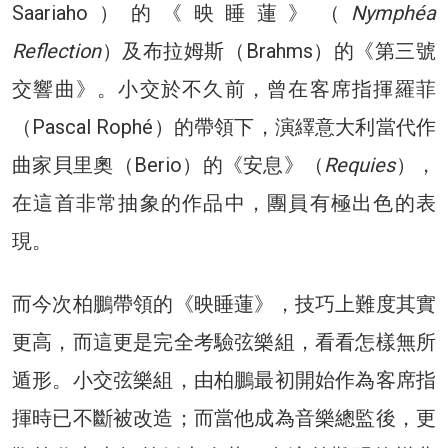
Saariaho）的《映睡蓮》（
Nymphéa
Reflection
）及布拉姆斯（Brahms）的《第三號
交響曲》。小交於不久前，曾在客席指揮羅菲
（Pascal Rophé）的帶領下，演繹意大利當代作
曲家貝里奧（Berio）的《安息》（
Requies
），
在這首非常抽象的作品中，團員有極出色的表
現。
而今次柏鵬帶領的《映睡蓮》，技巧上難度其實
更高，而這更是完全考驗弦樂組，看看怎樣無所
遁形。小交弦樂組，由柏鵬最初開始作為客席指
揮時已不斷被改造；而當他成為音樂總監後，更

▸ TASK INSTRUCTIONS: Without the pictures, restate each entry exactly.

▸ RESULT FOR THIS EXERCISE:
Saariaho）的《映睡蓮》（
Nymphéa
Reflection
）及布拉姆斯（Brahms）的《第三號
交響曲》。小交於不久前，曾在客席指揮羅菲
（Pascal Rophé）的帶領下，演繹意大利當代作
曲家貝里奧（Berio）的《安息》（
Requies
），
在這首非常抽象的作品中，團員有極出色的表
現。
而今次柏鵬帶領的《映睡蓮》，技巧上難度其實
更高，而這更是完全考驗弦樂組，看看怎樣無所
遁形。小交弦樂組，由柏鵬最初開始作為客席指
揮時已不斷被改造；而當他成為音樂總監後，更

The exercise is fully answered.